TASK DESCRIPTION
Having read the data, transcribe all of it without deviation.
[DATA FOR THIS EXERCISE Boundary: Start]
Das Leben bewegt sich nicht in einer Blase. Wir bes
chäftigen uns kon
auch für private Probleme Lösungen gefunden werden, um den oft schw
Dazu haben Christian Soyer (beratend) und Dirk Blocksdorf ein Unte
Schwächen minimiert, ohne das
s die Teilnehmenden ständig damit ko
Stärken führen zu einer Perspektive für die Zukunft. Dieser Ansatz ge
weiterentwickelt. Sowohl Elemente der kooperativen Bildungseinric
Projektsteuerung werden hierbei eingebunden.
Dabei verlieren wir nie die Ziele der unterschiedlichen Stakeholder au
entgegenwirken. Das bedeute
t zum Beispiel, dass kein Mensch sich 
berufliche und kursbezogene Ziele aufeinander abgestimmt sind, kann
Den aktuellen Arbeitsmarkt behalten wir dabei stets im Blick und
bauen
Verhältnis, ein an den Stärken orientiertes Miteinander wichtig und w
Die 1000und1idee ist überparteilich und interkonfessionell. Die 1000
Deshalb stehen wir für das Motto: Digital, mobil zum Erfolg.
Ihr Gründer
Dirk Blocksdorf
[DATA FOR THIS EXERCISE Boundary: End]
RESULT OF THE EXERCISE
Das Leben bewegt sich nicht in einer Blase. Wir bes
chäftigen uns kon
auch für private Probleme Lösungen gefunden werden, um den oft schw
Dazu haben Christian Soyer (beratend) und Dirk Blocksdorf ein Unte
Schwächen minimiert, ohne das
s die Teilnehmenden ständig damit ko
Stärken führen zu einer Perspektive für die Zukunft. Dieser Ansatz ge
weiterentwickelt. Sowohl Elemente der kooperativen Bildungseinric
Projektsteuerung werden hierbei eingebunden.
Dabei verlieren wir nie die Ziele der unterschiedlichen Stakeholder au
entgegenwirken. Das bedeute
t zum Beispiel, dass kein Mensch sich 
berufliche und kursbezogene Ziele aufeinander abgestimmt sind, kann
Den aktuellen Arbeitsmarkt behalten wir dabei stets im Blick und
bauen
Verhältnis, ein an den Stärken orientiertes Miteinander wichtig und w
Die 1000und1idee ist überparteilich und interkonfessionell. Die 1000
Deshalb stehen wir für das Motto: Digital, mobil zum Erfolg.
Ihr Gründer
Dirk Blocksdorf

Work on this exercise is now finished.